Minimizing the risk of immunogenicity is important for selecting clinical candidates. In AntPack v0.1.0, we introduce a simple, fully interpretable generative model for human heavy and light chains that outperforms all comparators in the literature on a large held-out test set for distinguishing human sequences from those of other species. This scoring tool can be used to score sequences for humanness, suggest modifications to make them more human, identify liabilities, and generate highly human sequences that contain selected motifs.

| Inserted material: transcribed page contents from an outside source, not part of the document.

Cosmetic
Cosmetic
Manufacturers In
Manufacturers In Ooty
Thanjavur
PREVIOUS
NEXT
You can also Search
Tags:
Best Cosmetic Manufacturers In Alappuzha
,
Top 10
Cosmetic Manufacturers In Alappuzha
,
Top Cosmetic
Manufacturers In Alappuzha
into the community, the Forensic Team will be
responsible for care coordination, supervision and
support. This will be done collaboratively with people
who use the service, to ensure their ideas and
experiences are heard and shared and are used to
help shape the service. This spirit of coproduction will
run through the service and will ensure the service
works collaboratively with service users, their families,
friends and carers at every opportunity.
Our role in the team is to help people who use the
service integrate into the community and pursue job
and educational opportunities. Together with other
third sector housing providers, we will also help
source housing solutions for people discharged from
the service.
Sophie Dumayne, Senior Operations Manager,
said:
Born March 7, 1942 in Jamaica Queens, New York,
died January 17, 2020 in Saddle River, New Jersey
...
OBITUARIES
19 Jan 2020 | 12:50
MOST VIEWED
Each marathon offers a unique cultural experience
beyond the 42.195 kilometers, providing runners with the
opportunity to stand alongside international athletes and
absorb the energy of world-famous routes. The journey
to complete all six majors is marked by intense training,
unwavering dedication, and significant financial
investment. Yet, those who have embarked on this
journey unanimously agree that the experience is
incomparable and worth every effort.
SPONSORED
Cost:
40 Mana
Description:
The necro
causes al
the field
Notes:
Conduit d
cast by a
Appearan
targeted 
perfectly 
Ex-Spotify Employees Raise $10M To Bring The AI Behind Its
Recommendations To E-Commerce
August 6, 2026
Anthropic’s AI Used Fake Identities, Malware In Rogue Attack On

Finding developability liabilities

Some sequence motifs are known to be associated with developability issues -- certain motifs are known, for example, to be prone to N-glycosylation or deamidation. AntPack provides a tool for finding these "liability" motifs in an input sequence. Note that that identifying liabilities through finding motifs in this way is known to be prone to false positives (an N-glycosylation motif, for example, will not always be glycosylated). Still, these kinds of alerts can be useful for making yourself aware of potential developability issues.

Licensing

AntPack is licensed under a GPL license, which means that you are free to use it for your own data analysis irrespective of whether you work on academic research or industrial R&D / QC.

If you are writing software intended for sale / distribution, however, any software you create that uses AntPack must also be open-source, must use the GPL license and must acknowledge AntPack appropriately. If you are interested in using AntPack in a closed-source software product, please contact us to obtain a version of AntPack licensed for this use.

Citing this work

If using AntPack in research intended for publication, please cite either the preprint:

Jonathan Parkinson and Wei Wang. 2024. For antibody sequence generative modeling, mixture models may be all you need. bioRxiv: https://doi.org/10.1101/2024.01.27.577555

or the final paper in Bioinformatics.